A platform like TikTok, which is currently number five in the world, has to actively support their 1.56 billion users, and to do this requires an extreme amount of data storage as well as computing hardware. Currently TikTok utilizes data centers managed by third party companies. One of the world’s largest data center real estate investment groups, Digital Realty lists TikTok as its number two customer. They currently lease 25 locations at an annual cost of $212.2 million, which is all income for the U.S. based data center provider.
TikTok is in the process of migrating all American citizen-based data to Oracle Cloud and promises to keep this data managed solely by the Austin, Texas, based Oracle Corporation in an effort to meet the strict requirements that the American data is to be protected. They formed a US-based subsidiary, TikTok US Data Security Inc., which currently employs 1,500 full-time employees and expects significant growth in the coming year. The company also employs 8,500 full-time employees based in Los Angeles, Calif., bringing an annual revenue of $450 million into the state.
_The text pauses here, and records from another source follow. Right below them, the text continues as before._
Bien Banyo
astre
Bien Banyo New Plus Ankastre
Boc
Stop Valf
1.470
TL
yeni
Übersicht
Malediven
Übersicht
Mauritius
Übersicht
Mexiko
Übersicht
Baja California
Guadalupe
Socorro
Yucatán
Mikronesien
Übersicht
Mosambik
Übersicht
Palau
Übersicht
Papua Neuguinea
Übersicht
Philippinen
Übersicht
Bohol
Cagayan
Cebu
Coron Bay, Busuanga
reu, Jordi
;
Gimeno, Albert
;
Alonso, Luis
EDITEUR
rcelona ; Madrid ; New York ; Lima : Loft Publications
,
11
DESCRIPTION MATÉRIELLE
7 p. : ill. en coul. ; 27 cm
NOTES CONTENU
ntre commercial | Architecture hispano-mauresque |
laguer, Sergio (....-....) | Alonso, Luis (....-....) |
We are in a dire situation in the U.S. when it comes to technology jobs already, without taking the risk of removing 8,500 U.S. based jobs from the market by banning a platform that is making the best efforts to protect our information. The biggest argument I have seen in the efforts to ban the platform are related to Chinese government access to U.S. citizens’ private information. This private information is things like your date of birth, phone number, address and general contact information, which most of us already have posted on more than one social media platform.
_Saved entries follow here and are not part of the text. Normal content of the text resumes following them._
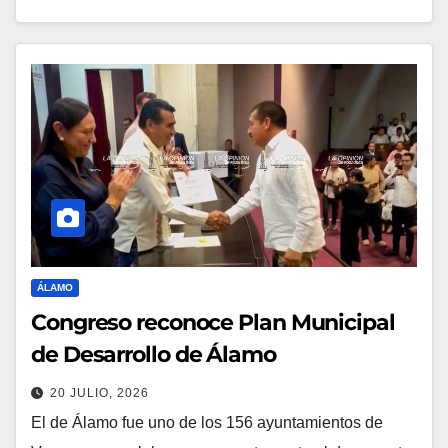
ÁLAMO
Congreso reconoce Plan Municipal
de Desarrollo de Álamo
20 JULIO, 2026
El de Álamo fue uno de los 156 ayuntamientos de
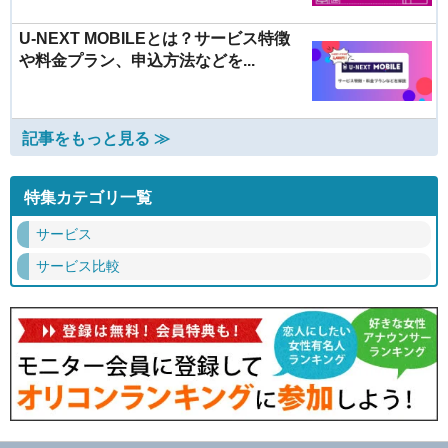
U-NEXT MOBILEとは？サービス特徴
や料金プラン、申込方法などを...
記事をもっと見る ≫
特集カテゴリ一覧
サービス
サービス比較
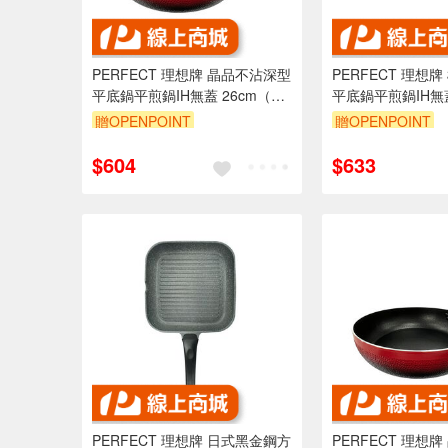
PERFECT 理想牌 晶品不沾深型
PERFECT 理想
平底鍋平煎鍋IH無蓋 26cm（需
平底鍋平煎鍋IH無蓋
宅配）-Leidea樂德兒
無蓋（拆把手可超商）
贈OPENPOINT
贈OPENPOINT
樂德兒
$604
$633
PERFECT 理想牌 日式黑金鋼方
PERFECT 理想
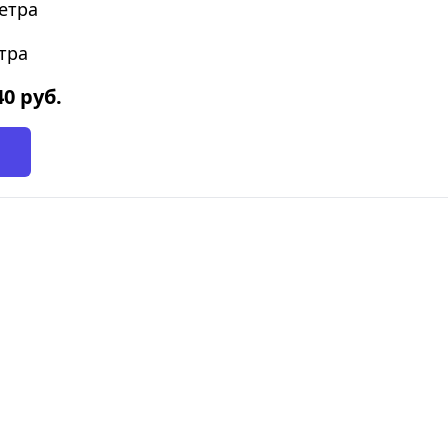
етра
тра
40
руб.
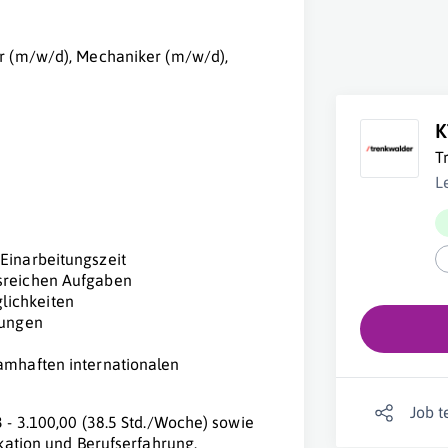
er (m/w/d), Mechaniker (m/w/d),
K
T
L
Einarbeitungszeit
gsreichen Aufgaben
lichkeiten
tungen
amhaften internationalen
Job t
 - 3.100,00 (38.5 Std./Woche) sowie
kation und Berufserfahrung.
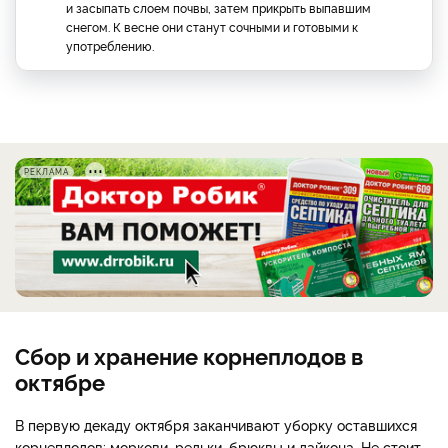
и засыпать слоем почвы, затем прикрыть выпавшим
снегом. К весне они станут сочными и готовыми к
употреблению.
РЕКЛАМА
Сбор и хранение корнеплодов в
октябре
В первую декаду октября заканчивают уборку оставшихся
корнеплодов: моркови, редьки, брюквы и дайкона. Не стоит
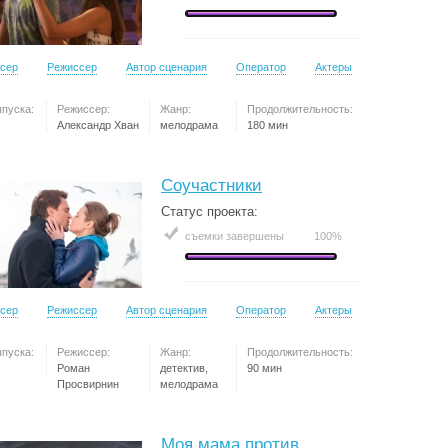
сер
Режиссер
Автор сценария
Оператор
Актеры
ыпуска:
Режиссер:
Жанр:
Продолжительность:
Александр Хван
мелодрама
180 мин
Соучастники
Статус проекта:
съемки завершены
100%
сер
Режиссер
Автор сценария
Оператор
Актеры
ыпуска:
Режиссер:
Жанр:
Продолжительность:
Роман
детектив,
90 мин
Просвирнин
мелодрама
Моя мама против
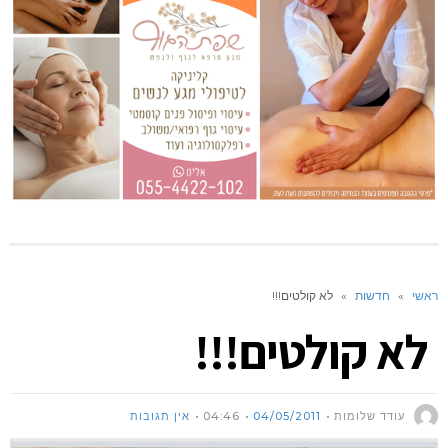
ראשי
»
חדשות
»
לא קולטים!!!
לא קולטים!!!
עודד שלומות
04/05/2011
04:46
אין תגובות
If you think that this same personal information put into your profile on Facebook is any safer there than on TikTok, you are sadly mistaken. Last February allegations were made by House representatives Mark Warner and Marco Rubio that Meta, the parent company of Facebook, knowingly released U.S. citizen private data to Chinese based technology companies. This data breach came as part of a release of Facebook development code to developers from blacklisted nations such as China and Russia. These developer tools allow the user to access private data on the Facebook platform via software interfaces, making it easy to develop applications that gather data from the platform in an automated fashion.
The letter from these senators claim while Facebook’s data sharing with potential undesirables from China is common knowledge dating back to September 2018, the extent at which the social media giant allowed it to happen was much greater than previously thought. Having this brought to light makes me wonder, why ban TikTok for the same actions Facebook, a U.S.-based company, is also guilty of committing. The bottom line, as I have stated many times before, is that nothing on the Internet is private, so do not be surprised when people all over the globe have access to your social media “private” messages and chats.
The banning of TikTok equates to silencing the freedom of speech in this country, and is the first step down a slippery slope of government control, all in the name of safety, when it ultimately will not make our personal data any safer. Until next week, stay safe and learn something new.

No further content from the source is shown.